When he finished, she nodded. ‘That was quite a story. You’ve never told me about that before.’
‘I’ve never told you so many things before.’
She nodded again. ‘I’m glad you shared this one with me though. It’s a wonderful experience, it must have changed you in some really meaningful way. My father always said that sometimes the incidents that change our lives are the very incidents we try hardest to forget. It’s because those incidents are so fraught with emotions that it’s difficult to relive them. They remind us too much of what we were like just before that moment of change.’
He was silent, thinking about that for several moments. ‘Your father is a wise man. That is a great insight.’
She looked down, suddenly aware of what she had just done.
He sensed the change in her. ‘What?’ Then he understood. ‘You must long to see him again.’
She shrugged, not trusting herself to speak.
He put his arm on her shoulder, brushing back a lock of her hair that had come free of the bun on her head. ‘Why don’t we go to see him?’
She stared at him. ‘When? You mean next spring?’
‘We could travel to Mithila from here, visit your father for a while, then proceed to Ayodhya. We could send word ahead to my mother and brothers of the day of our arrival.’
She drew in a sharp breath. ‘You would be willing to do that? Go to Mithila before Ayodhya? Just for me?’
‘The last time I went to Ayodhya, I went via Mithila, and just for you.’
She pushed his arm away, affectionately. ‘You did not go for me. You went because the brahmarishi Vishwamitra commanded it. Because there was an asura invasion to repel.’

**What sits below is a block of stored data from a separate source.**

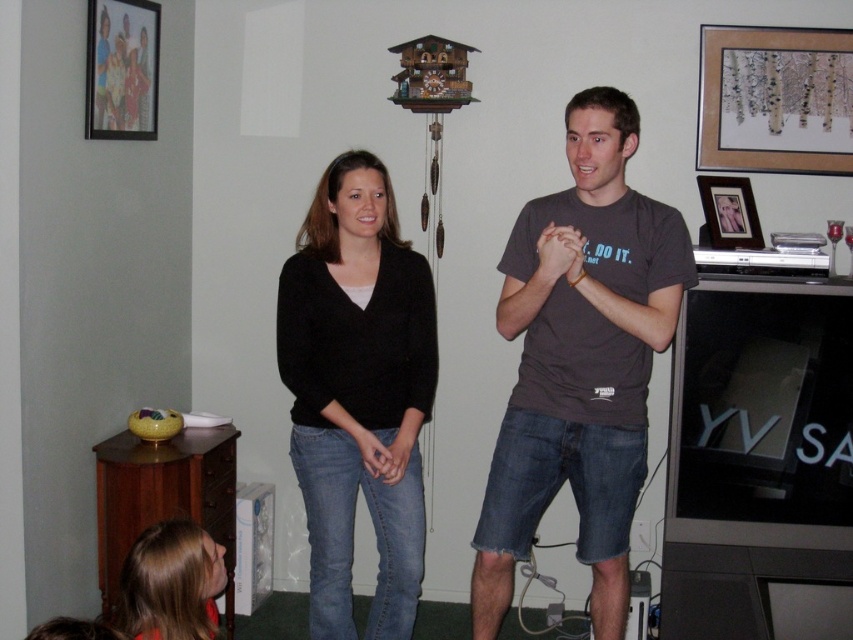 You are a guest in this living room and want to place a small gift on the nearest available surface. The black sweater at center and the matte brown picture frame at upper right are both in your line of sight. Which object should you choose to place the gift on?

You should place the gift on the black sweater at center because it is closer to you than the matte brown picture frame at upper right, which is further away.

You are standing in the living room and want to place a new picture frame on the wall. The existing picture frame at point (775, 99) is already there. Where exactly is the existing picture frame located?

The existing picture frame at point (775, 99) is located at the upper right corner of the wall. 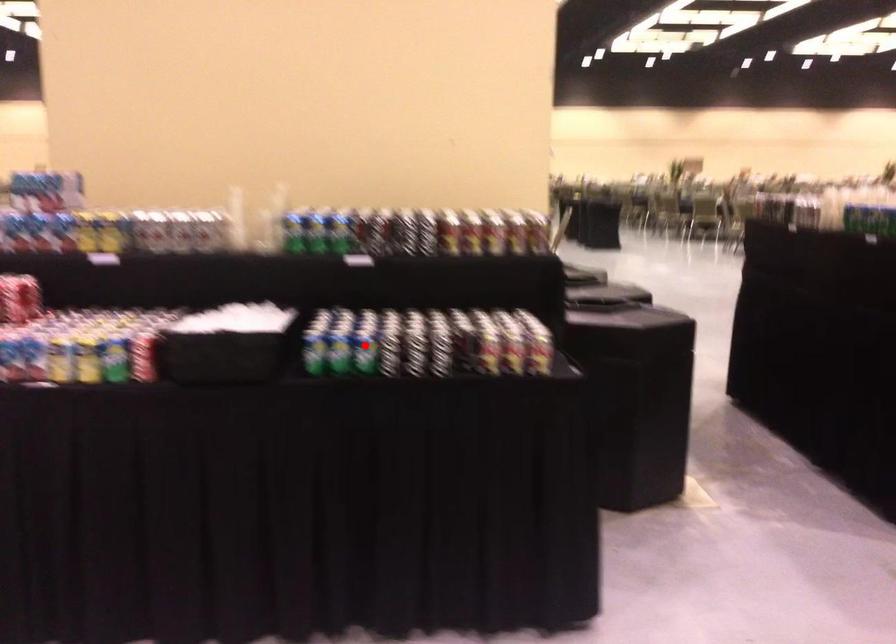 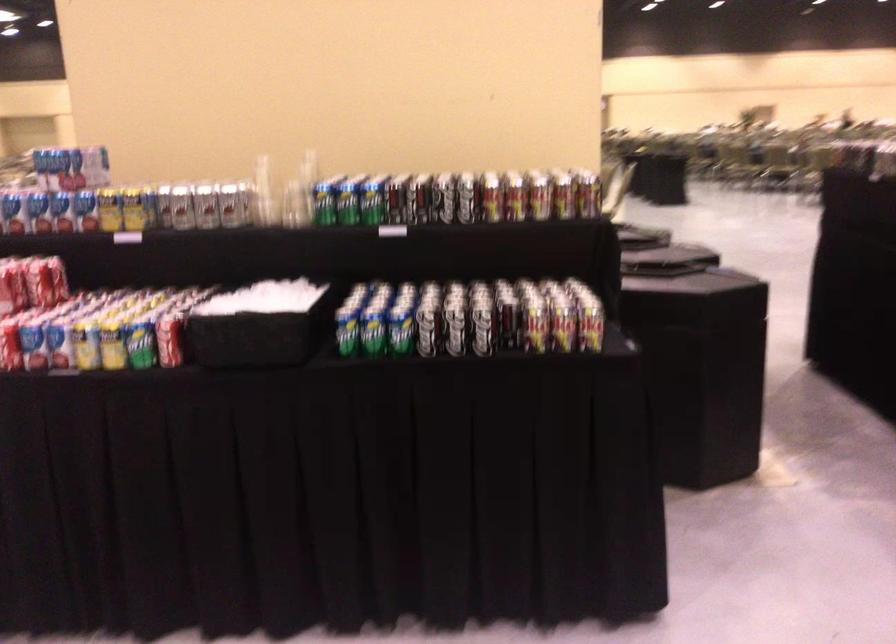 Where in the second image is the point corresponding to the highlighted location from the first image?

(401, 324) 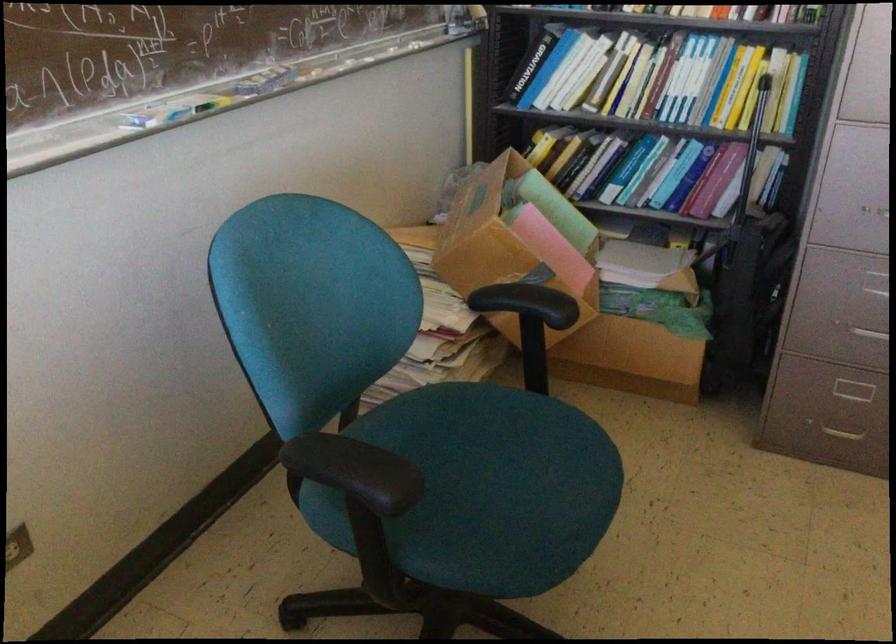 The location [583,77] corresponds to which object?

‘But you were the best thing I found in Mithila,’ he said softly, tracing the line of her cheekbone. ‘And I would like to see you happy again, so we will go to your father’s domicile first, then return to our home.’
‘I am happy,’ she said. ‘Even here. I am happy now that the fighting is done. These past weeks have been like a dream. As if our exile had already ended. Haven’t you felt it too, Rama?’
He had. That was why that memory had percolated up to his consciousness today, because it reminded him of the last time he had felt so at peace. ‘I feel freed of some great burden,’ he said. ‘Free to be myself, to be happy, to love and be loved. You are right. Only with the end of violence can we find the beginning of happiness.’
‘Now,’ she went on, speaking with the same tone, as if she were continuing his thoughts, ‘I feel as if I could stay here forever. One with the forest, the animals, the sounds and smells of life and nature everywhere. Not only do I not miss the city and the palace, I almost don’t want to go back. I like the simplicity of this life, the quiet peace, the silence is so complete I can hear the grass grow or a fawn chewing that same newly-grown grass, smell a muddy bison one day and a rutting elephant the next, hear the songs of a thousand different birds, watch even a deadly cobra slither past knowing that he merely seeks food for his younguns and means me no harm. For the first time in my life, I truly understand what my father meant when he used to tell me that we were all of the forest and it is only in the forest that we can truly find ourselves.’
‘Cities stifle the truth in our souls,’ Rama said. ‘They are unnatural compromises made by people who desire the power and safety of numbers and wealth. They are the future, but in living in them we lose a part of ourselves, just as a caged beast gradually loses its will to survive and dies at a third of its natural span.’
She sighed. ‘I wouldn’t really have tethered that deer. I don’t know what I would have done. I suppose, hugged it madly and then set it free. It would be cruel to tie it down.’
‘But we have to return,’ he said quietly. ‘We can’t break free of our tethers. Because we’re tied by the unbreakable rope of dharma.’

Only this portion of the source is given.